St. James looked at the painting: eighteen inches by twenty-four inches of canvas, oil paint, and undeniable genius. He said slowly, “Exactly how much money are we talking about, Mr. Duffy? What d’you reckon this painting’s worth?”

“At least ten million pounds, I’d say,” Kevin Duffy told him. “And that’s before the bidding opens.”

Paul took Deborah round the back of the manor house, and at first she thought he was heading for the stables. But he didn’t give these a second glance. Instead, he continued across the yard that separated the stables from the house and gave way to some shrubbery, which he plunged through as well.
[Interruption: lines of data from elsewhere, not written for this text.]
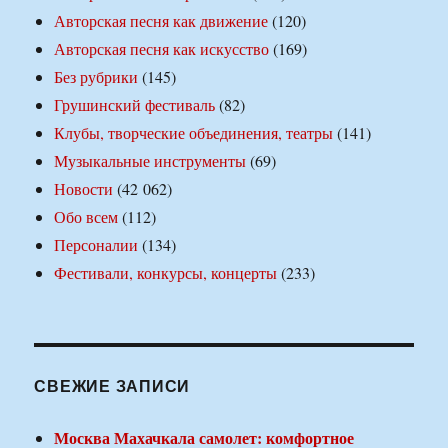
Авторская песня как движение
(120)
Авторская песня как искусство
(169)
Без рубрики
(145)
Грушинский фестиваль
(82)
Клубы, творческие объединения, театры
(141)
Музыкальные инструменты
(69)
Новости
(42 062)
Обо всем
(112)
Персоналии
(134)
Фестивали, конкурсы, концерты
(233)
СВЕЖИЕ ЗАПИСИ
Москва Махачкала самолет: комфортное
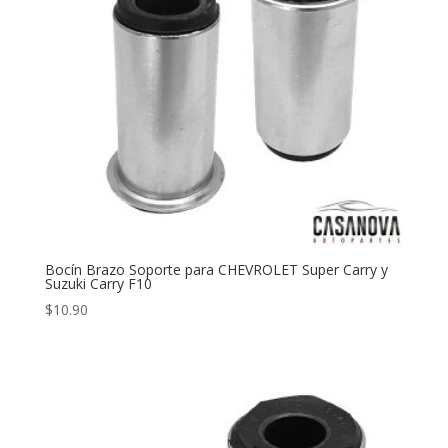
Bocín Brazo Soporte para CHEVROLET Super Carry y
Suzuki Carry F10
$
10.90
Following him, she found herself on a wide expanse of lawn beyond which a woodland of elms stood. Paul ducked into these and Deborah increased her pace so as not to lose him. When she got to the trees, she saw there was an easy path to follow, the ground made spongy by the heavy fall of leaves that lay upon it. She wound along this until ahead of her in the distance she caught a glimpse of a rough stone wall. She saw Paul clambering up. She thought she might lose him for good at this point, but when he reached the top, he paused. He glanced back as if to see if she was still following him, and he waited until she’d reached the bottom of the wall herself, at which point he extended his hand to her and helped her over to the other side.
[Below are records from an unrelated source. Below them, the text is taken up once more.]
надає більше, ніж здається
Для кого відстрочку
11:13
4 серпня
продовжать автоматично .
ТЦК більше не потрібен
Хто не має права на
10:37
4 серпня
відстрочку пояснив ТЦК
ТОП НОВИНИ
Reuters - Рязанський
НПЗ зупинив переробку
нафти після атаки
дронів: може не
There Deborah saw that the careful forms and details of Le Reposoir gave way to a large but disused paddock, where weeds, bushes, and brambles grew rampant nearly to waist height and a path beaten through them led to a curious mound of earth. She wasn’t surprised when Paul dropped from the wall and scurried along this path. At the mound of earth, he headed right and skirted its base. She hastened to follow. She was wondering how an odd lump of land could hide a painting, when she saw the carefully placed stones that ran along the bottom of the mound. She realised then that she was looking at no natural hillock, but, rather, something that had been built by man in prehistory. The path to the right was as beaten down as had been the access from the wall, and a short distance round the perimeter of the mound, she found Paul Fielder working the combination on a lock that held closed a worn and crooked oak door, which would allow them inside. He appeared to hear her, for he used his shoulder to shelter the lock’s combination from her view. With a click and a snap he had it off, and he used his foot to shove the door open while he carefully put the lock in his pocket. The resulting opening into the mound was no more than three and a half feet high. Paul crouched, crab-walked through it, and quickly disappeared into the darkness.
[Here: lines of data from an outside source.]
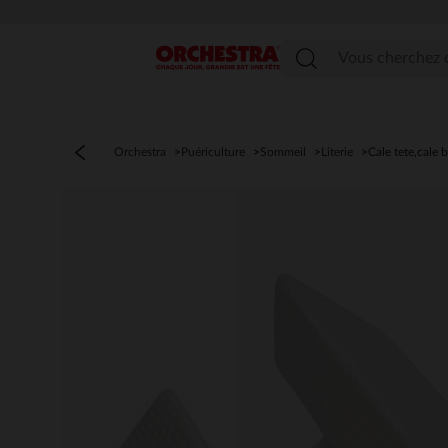
Menu
Orchestra
Puériculture
Sommeil
Literie
Cale tete,cale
There was nothing for it but to run off and report back to Simon like a dutiful little wife or to follow the boy. Deborah did the latter. Inside the door, a narrow and musty passage pressed down on her, less than five feet from stone floor to stone ceiling. But after some six yards the passage opened and heightened to a central vault, dimly illuminated from the daylight outside. Deborah stood upright, blinked, and waited for her eyes to adjust. When they did, she realised she was within a large chamber. It was tightly constructed entirely of granite—floor, walls, and ceiling— with what looked like a sentry stone at one side in which one’s imagination could almost see the ancient carving of a warrior with his weapon ready to ward off interlopers. An additional piece of granite raised off the floor some four inches seemed to serve as a form of altar. A candle stood near it, but this was not lit. Nor was the boy anywhere inside. Deborah had a bad moment. She pictured herself locked up in this place with no one knowing exactly where she was. She allowed herself a fervent curse for having blithely followed Paul Fielder, but then she stilled her nerves and she called Paul’s name. In reply she heard the scratch of a match. Light flared from a fissure to her right in a misshapen stone wall. She saw that it indicated the presence of yet another chamber, and she went in this direction.